Borraron luego el camino para cerciorarse de que Chane no sabría regresar y, como si fuera poco, aún lo persiguieron día tras día, hasta que la agotada y hambrienta víctima hubo dejado atrás el reino de Thorbardin y se halló en las tierras escabrosas.

El hambre lo había debilitado al máximo, y los brazos le temblaban. El horripilante ronquido del enorme felino sonaba ya muy cerca..., allá donde el abismo formaba el último recodo. Chane respiró profundamente y exclamó jadeante:

—Ven acá, maldita bestia! Ven, minino..., ¡sucio carnívoro! ¡Salta sobre mí y acabemos de una vez!

Apareció por fin el felino a unos nueve o diez metros de distancia, un lustroso y acechante depredador negro como la noche. Los dorados ojos lo descubrieron, y el animal hizo una pausa, aplanadas las orejas sobre la endrina cabeza, tan ancha como el cuerpo...

Abrió la fiera la tremenda boca para mostrar unos colmillos del tamaño de puñales, y el gutural ronquido redujo su volumen al mismo tiempo que la cola del felino se agitaba... Y entonces atacó.

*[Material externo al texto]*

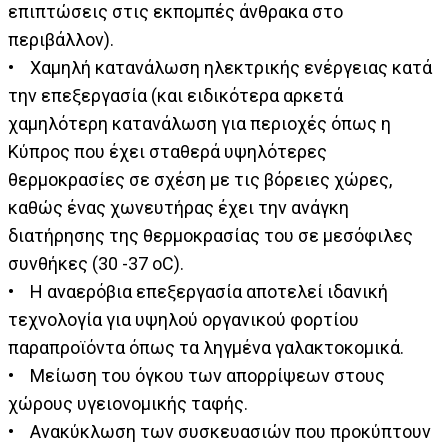
επιπτώσεις στις εκπομπές άνθρακα στο
περιβάλλον).
• Χαμηλή κατανάλωση ηλεκτρικής ενέργειας κατά
την επεξεργασία (και ειδικότερα αρκετά
χαμηλότερη κατανάλωση για περιοχές όπως η
Κύπρος που έχει σταθερά υψηλότερες
θερμοκρασίες σε σχέση με τις βόρειες χώρες,
καθώς ένας χωνευτήρας έχει την ανάγκη
διατήρησης της θερμοκρασίας του σε μεσόφιλες
συνθήκες (30 -37 oC).
• Η αναερόβια επεξεργασία αποτελεί ιδανική
τεχνολογία για υψηλού οργανικού φορτίου
παραπροϊόντα όπως τα ληγμένα γαλακτοκομικά.
• Μείωση του όγκου των απορρίψεων στους
χώρους υγειονομικής ταφής.
• Ανακύκλωση των συσκευασιών που προκύπτουν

Dos grandes saltos y otro final, con las garras delanteras dispuestas a apoderarse de su presa.

En el último instante, Chane se dejó caer. Una pesada pata, del ancho de su propia mano, le rozó la cabeza. Unas garras como agujas le abrieron surcos desde el nacimiento del pelo hasta las cejas. Desde abajo, el hombrecillo oyó el sordo golpe producido por el felino al quedar suspendido entre las oblicuas paredes de la grieta donde él había estado momentos antes.